[[ Records for processing open ]]
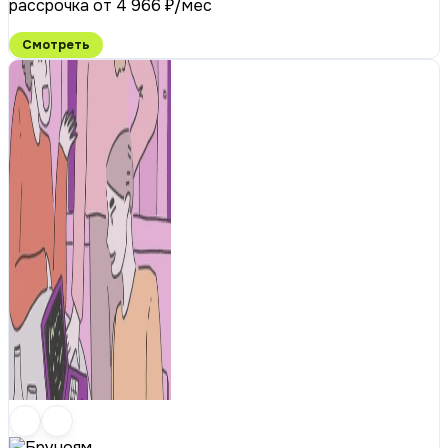
рассрочка от 4 966 ₽/мес
Смотреть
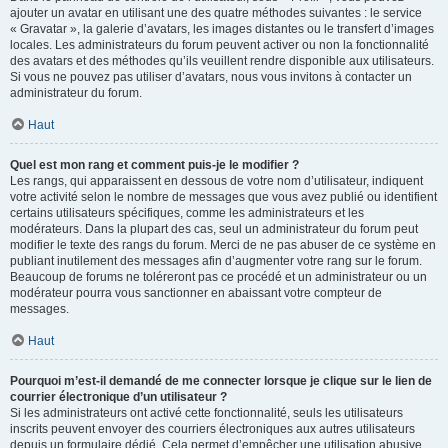
ajouter un avatar en utilisant une des quatre méthodes suivantes : le service
« Gravatar », la galerie d’avatars, les images distantes ou le transfert d’images
locales. Les administrateurs du forum peuvent activer ou non la fonctionnalité
des avatars et des méthodes qu’ils veuillent rendre disponible aux utilisateurs.
Si vous ne pouvez pas utiliser d’avatars, nous vous invitons à contacter un
administrateur du forum.
Haut
Quel est mon rang et comment puis-je le modifier ?
Les rangs, qui apparaissent en dessous de votre nom d’utilisateur, indiquent
votre activité selon le nombre de messages que vous avez publié ou identifient
certains utilisateurs spécifiques, comme les administrateurs et les
modérateurs. Dans la plupart des cas, seul un administrateur du forum peut
modifier le texte des rangs du forum. Merci de ne pas abuser de ce système en
publiant inutilement des messages afin d’augmenter votre rang sur le forum.
Beaucoup de forums ne toléreront pas ce procédé et un administrateur ou un
modérateur pourra vous sanctionner en abaissant votre compteur de
messages.
Haut
Pourquoi m’est-il demandé de me connecter lorsque je clique sur le lien de
courrier électronique d’un utilisateur ?
Si les administrateurs ont activé cette fonctionnalité, seuls les utilisateurs
inscrits peuvent envoyer des courriers électroniques aux autres utilisateurs
depuis un formulaire dédié. Cela permet d’empêcher une utilisation abusive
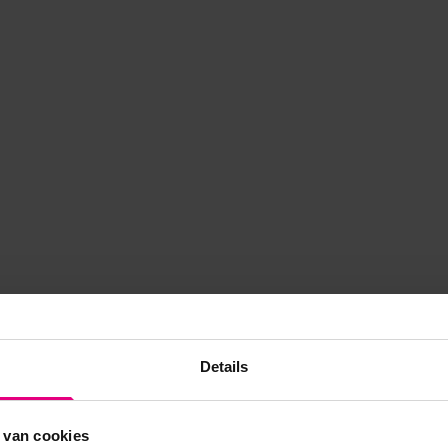
Details
 van cookies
[[ Records for processing closed ]]
■ **Work item**
Your answer must be a single number: the count of lines in these records that contain "vous".

■ **Answer for the task**
3